TASK GOAL:
Write out, word for word, every line in the data below from the one containing "Training Camps (538, 210)" to the one containing "Je veux choisir", both of them included.

THE INPUT:
--- START ---

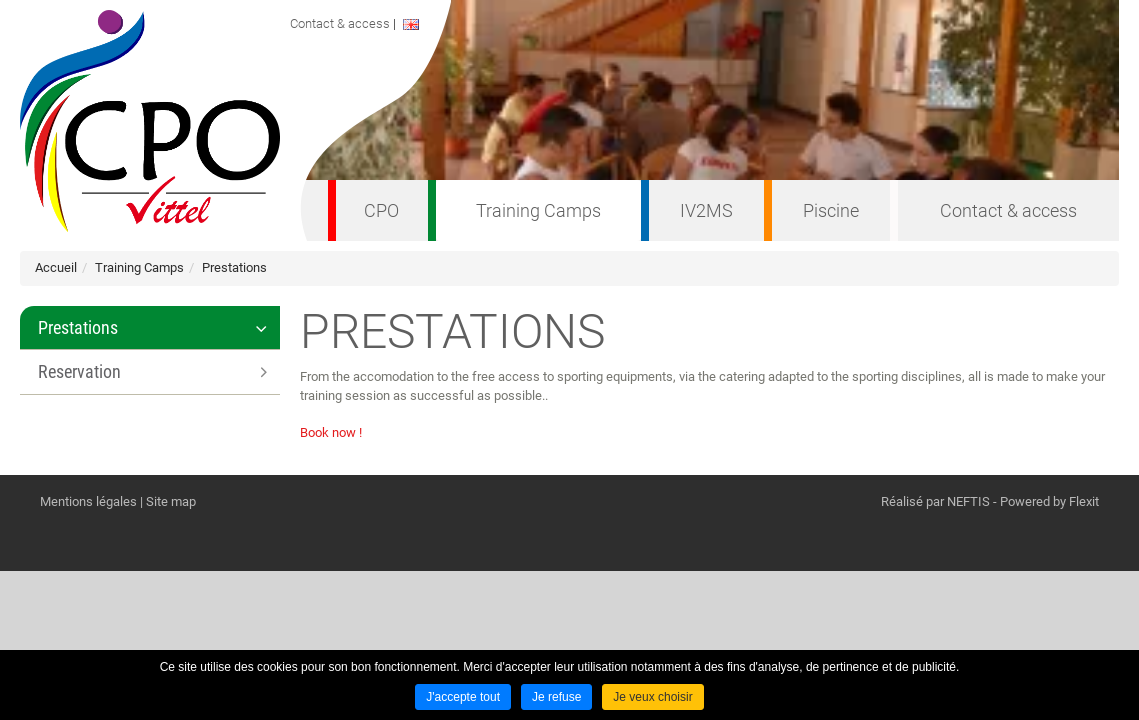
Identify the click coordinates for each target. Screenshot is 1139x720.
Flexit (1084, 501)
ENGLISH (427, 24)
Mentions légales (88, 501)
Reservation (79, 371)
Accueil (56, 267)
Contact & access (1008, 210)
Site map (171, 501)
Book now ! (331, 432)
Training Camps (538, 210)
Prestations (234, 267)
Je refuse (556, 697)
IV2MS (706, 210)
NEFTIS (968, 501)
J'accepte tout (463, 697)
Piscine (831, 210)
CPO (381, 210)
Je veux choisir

--- END ---
--- START ---

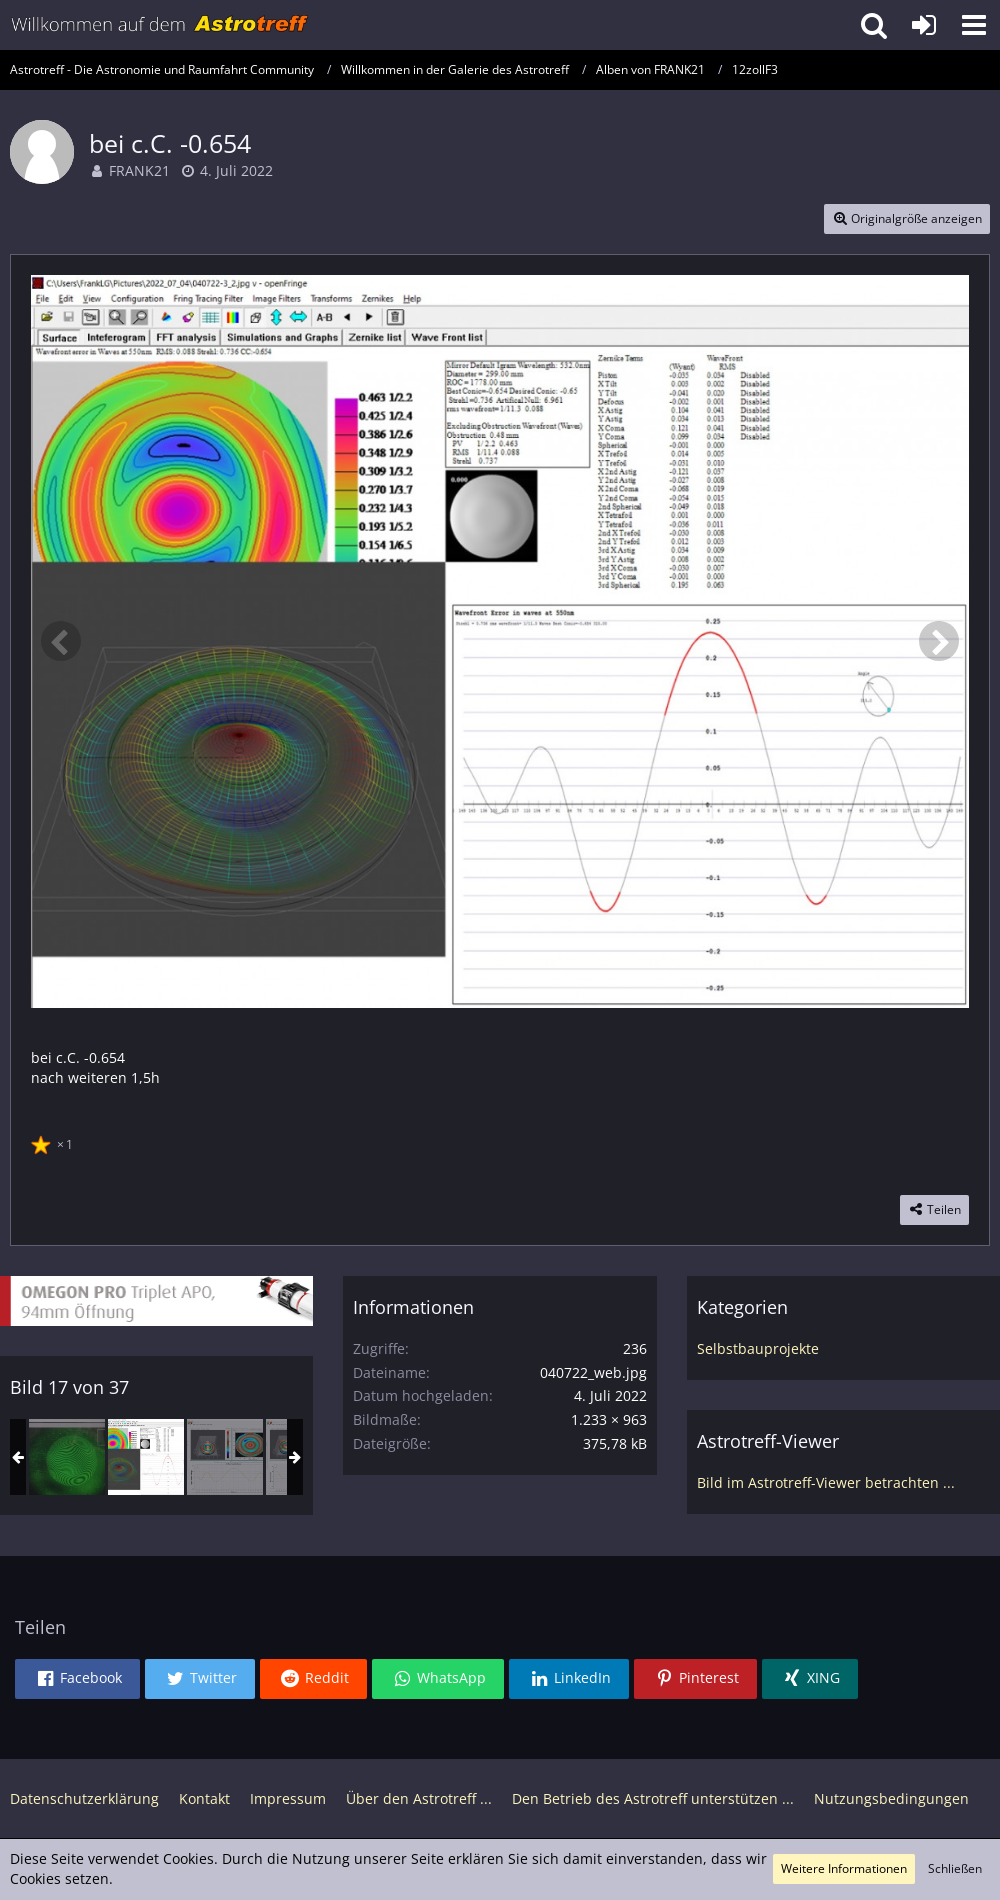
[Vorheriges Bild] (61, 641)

--- END ---

ANSWER SECTION:
Training Camps (538, 210)
Prestations (234, 267)
Je refuse (556, 697)
IV2MS (706, 210)
NEFTIS (968, 501)
J'accepte tout (463, 697)
Piscine (831, 210)
CPO (381, 210)
Je veux choisir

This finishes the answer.